Roualet's interest turned to protohistory, the period most fully represented in the museum's collections. Brisson's excavations, begun in 1922, supplied the material, and the three set out to publish it. Roualet took part in fieldwork alongside Brisson at the cemetery of Villeneuve-Renneville, the late Roman cemetery of Aulnay-sur-Marne, the settlement of Aulnay-aux-Planches and a late Bronze Age settlement at Normée.

In 1966 Hatt set up a training excavation at the oppidum of Le Pègue in the Drôme, which ran until 1982. Roualet took charge of training the student excavators and of conserving the pottery, and over seventeen seasons he came to know the Celtic cultures of southern Gaul under the guidance of Charles Lagrand. In 1990 he took part in an excavation near Modena, in Italy, directed by Venceslas Kruta.

Roualet's work at the Épernay museum began in earnest in 1968, when Brisson fell ill.
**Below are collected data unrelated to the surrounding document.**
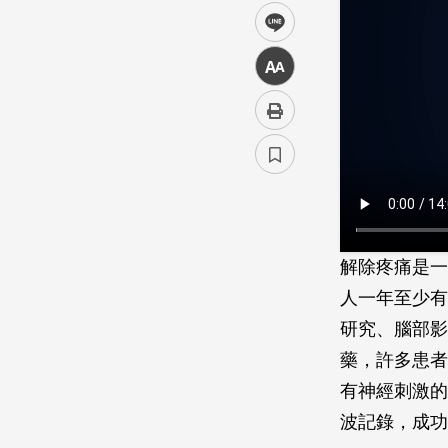
line
中
解除疼痛是一
人一年至少有
研究、腦部影
藥，許多患者
有神經刺激的
波記錄，成功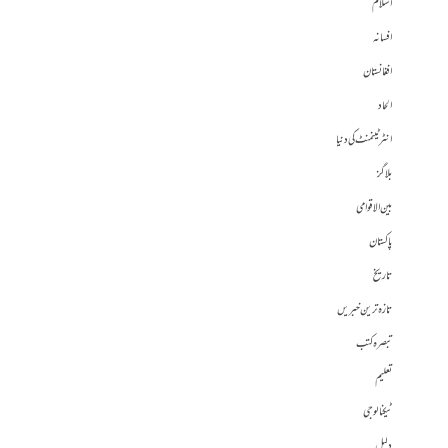
اسلام
افسانہ
افغانستان
الحاد
انٹرٹینمنٹ کی دنیا
بلاگز
بین الاقوامی
پاکستان
تاریخ
تازہ ترین خبریں
تبصرہ کتب
تعلیم
ٹیکنالوجی
دلیل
From Brisson's retirement in 1972 he had full charge of the collections and their scientific management, a responsibility he held until the end of 1982. He catalogued the whole of the early medieval collection, some 3,000 graves, together with the Louis Simonnet collection acquired in 1972. The closure of the museum's archaeology department in November 1995 was a severe blow to him.
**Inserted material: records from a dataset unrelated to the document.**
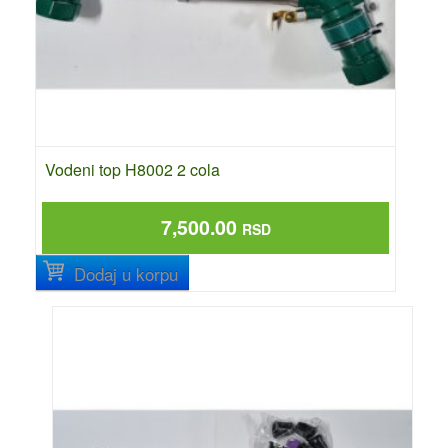
Vodeni top H8002 2 cola
7,500.00
RSD
Dodaj u korpu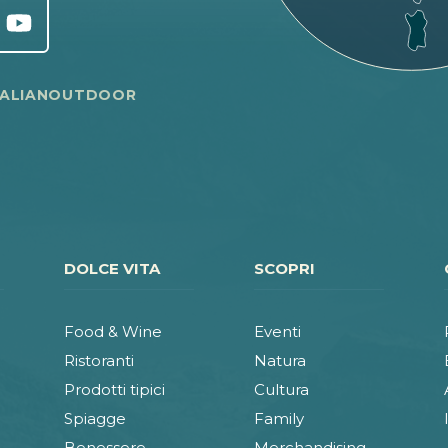
TALIANOUTDOOR
DOLCE VITA
SCOPRI
Food & Wine
Eventi
Ristoranti
Natura
Prodotti tipici
Cultura
Spiagge
Family
Benessere
Merchandising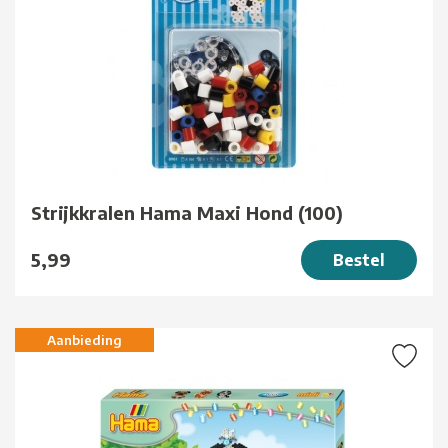
Strijkkralen Hama Maxi Hond (100)
5,99
Bestel
Aanbieding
Roualet's first papers appeared in the Revue archéologique de l'Est, and from 1967 he published mainly through the Société académique de la Marne, of which he was president from 1972 to 1976. In the publication of the Villeneuve-Renneville cemetery he advanced the hypothesis that the abandonment of the La Tène cemeteries of Champagne coincided with the movement of Gauls into northern Italy. With Hatt he published the cemetery of the Jogasses at Chouilly, and from 1983 he worked on a synthesis of the La Tène period in Champagne. The regional chronology he established with Hatt, later revised in collaboration with Michel Chossenot, is in Charpy's assessment still valid in its broad lines.
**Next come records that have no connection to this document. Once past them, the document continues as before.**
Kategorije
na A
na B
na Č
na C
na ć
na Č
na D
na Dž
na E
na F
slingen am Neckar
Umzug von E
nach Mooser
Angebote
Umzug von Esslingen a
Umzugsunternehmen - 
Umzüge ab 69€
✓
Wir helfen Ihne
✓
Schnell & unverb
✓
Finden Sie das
In 1985 Roualet was attached to the Centre d'études celtiques of the École normale supérieure and appointed to the Musée d'Archéologie nationale, where he was charged with cataloguing the Champagne holdings, in particular the collection of the Bosteaux brothers. His study of these holdings allowed him to define the chronology of the first half of the 4th century BC. About the same time he became a founder member of the Association française pour l'étude de l'âge du Fer. He promoted and co-organised an international colloquium at Épernay in 1987, and took part in the 1991 Épernay exhibition and the associated colloquium at Hautvillers, held in connection with the ninth International Congress of Celtic Studies at Paris.

Roualet was appointed a chevalier (1979) and then officier (1985) of the Ordre des Palmes Académiques, and a chevalier (1979) and officier (1994) of the Ordre national du Mérite.

After the death of his second son in 1996 Roualet gradually withdrew from his activities, and a few years later he gave up his post at the Musée d'Archéologie nationale along with his other commitments. In his last years he turned to the history of his own family, of which he wrote an account in 2006. Though he had no formal training in archaeology, his colleagues valued his common sense, intellectual honesty and capacity for work, and Venceslas Kruta placed him among those who had done most for the archaeology of Champagne and of the Celts over the previous half-century.

== Selected publications ==
- Brisson, André (1971). "Le cimetière gaulois La Tène Ia du Mont Gravet à Villeneuve-Renneville (Marne)"
- Hatt, Jean-Jacques (1976). "Le cimetière des Jogasses en Champagne et les origines de la civilisation de La Tène"
- Charpy, Jean-Jacques (1987). "Céramique peinte gauloise en Champagne du VIe au IIe siècle avant J.-C."